The refresh_interval parameter in Elasticsearch index settings (index.refresh_interval
) controls how frequently the index is refreshed, making newly indexed documents available for search. This parameter directly impacts the trade-off between indexing throughput and near real-time search visibility.
Default value: “1s” (1 second)
Possible values: Time value (e.g., “1s”, “30s”, “5m”) or “-1” to disable automatic refreshing
Recommendations: Adjust based on your specific use case and requirements for search latency vs. indexing performance
Note that some parameters are optional and can be omitted depending on your requirements.
The refresh operation in Elasticsearch makes recent changes to the index visible to search. While a shorter refresh interval provides more up-to-date search results, it can impact indexing performance due to the overhead of frequent refreshes.
Example:
To change the refresh interval to 30 seconds for an index named “my_index”:
POST /my_index/_settings
{
"index" : {
"refresh_interval" : "30s"
}
}
Note: You can temporarily reduce the refresh interval to increase indexing speed during bulk operations, but frequent refreshes are resource intensive and can negatively affect cluster performance.
This change might be desirable in scenarios where you prioritize indexing throughput over immediate search visibility, such as bulk indexing operations or log ingestion. In these cases, data is first stored in a buffer in memory before being written to a new segment during a refresh. Each refresh operation creates a new segment, and the refresh is only complete when the segment is written to disk.
You can manually trigger a refresh using the refresh API by sending a POST request to the index endpoint. This request will process the refresh and make recent changes searchable immediately.

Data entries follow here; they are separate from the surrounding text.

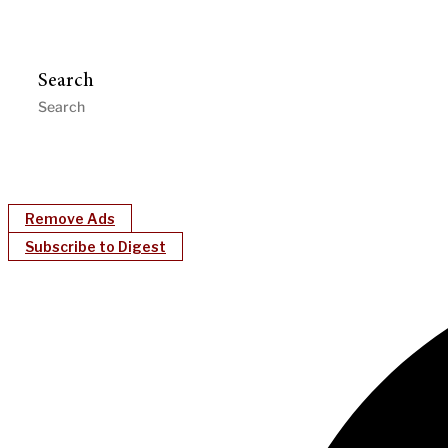
Search
Remove Ads
Subscribe to Digest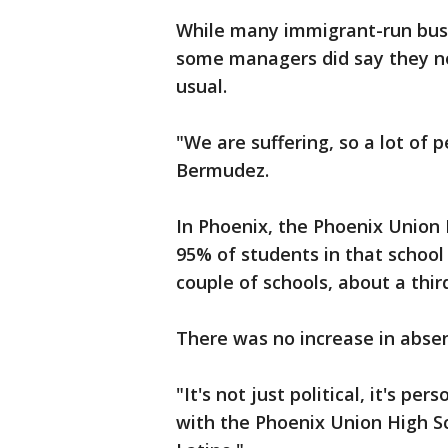
While many immigrant-run busin
some managers did say they no
usual.
"We are suffering, so a lot of p
Bermudez.
In Phoenix, the Phoenix Union 
95% of students in that school 
couple of schools, about a thi
There was no increase in abse
"It's not just political, it's per
with the Phoenix Union High Sc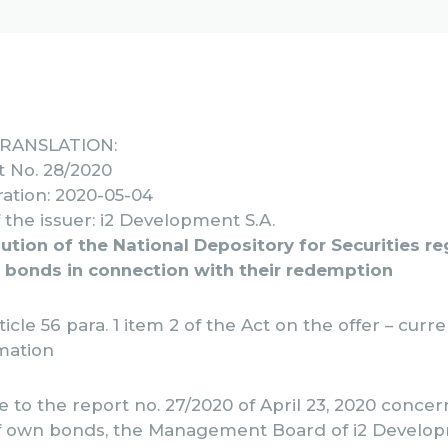
TRANSLATION:
t No. 28/2020
ation: 2020-05-04
the issuer: i2 Development S.A.
ution of the National Depository for Securities r
 bonds in connection with their redemption
ticle 56 para. 1 item 2 of the Act on the offer – curr
mation
 to the report no. 27/2020 of April 23, 2020 conce
f own bonds, the Management Board of i2 Develop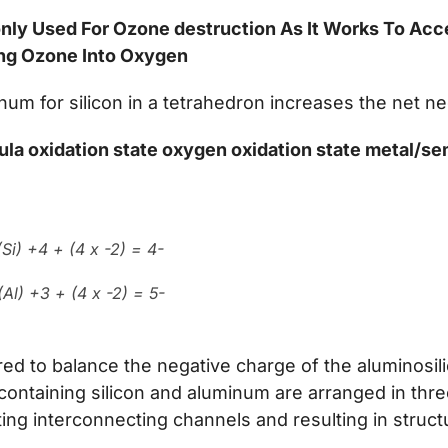
nly Used For Ozone destruction As It Works To Acc
ng Ozone Into Oxygen
num for silicon in a tetrahedron increases the net n
ula oxidation state oxygen oxidation state metal/s
Si) +4 + (4 x -2) = 4-
Al) +3 + (4 x -2) = 5-
red to balance the negative charge of the aluminosi
containing silicon and aluminum are arranged in thr
ng interconnecting channels and resulting in structu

Note: Frequent manual refreshes can negatively impact cluster performance.
The Refresh Operation
The refresh operation is a fundamental process in both Elasticsearch and OpenSearch that ensures newly indexed data becomes visible to search requests. When documents are added or updated in an index, they are not immediately available for search; instead, they reside in memory until a refresh operation occurs. This operation takes the in-memory data and makes it searchable by creating new segments on disk, effectively updating the index so that recent changes are reflected in search results.
By default, the refresh operation is triggered automatically at intervals defined by the refresh interval setting in the index settings. This means that after each refresh interval, any data indexed since the last refresh becomes available for search. The refresh interval can be configured to suit different use cases, allowing you to balance the need for up-to-date search results with indexing performance. Whether you are working with Elasticsearch or OpenSearch, understanding and tuning the refresh operation through index settings is key to optimizing both data visibility and system efficiency.
Common Issues and Misuses of the Refresh Operation
Setting too short an interval can lead to performance degradation during heavy indexing loads
Setting too long an interval can result in delayed visibility of new documents in search results
Disabling refreshes entirely (-1) without manual management can lead to excessive memory usage
Do:
Adjust the refresh interval based on your specific use case and performance requirements
Monitor the impact of changes to this setting on both indexing and search performance
Consider using longer intervals for bulk indexing operations
Test the impact of different refresh_interval values to ensure search results and latency meet your requirements
Don’t:
Set extremely short intervals (e.g., milliseconds) without careful consideration of the performance impact
Forget to re-enable automatic refreshing after bulk operations if you’ve disabled it
Ignore this setting when troubleshooting performance issues related to indexing or search latency
Lose control over refresh behavior by failing to monitor system performance after changes
Frequently Asked Questions
Q: How does index.refresh_interval affect indexing performance?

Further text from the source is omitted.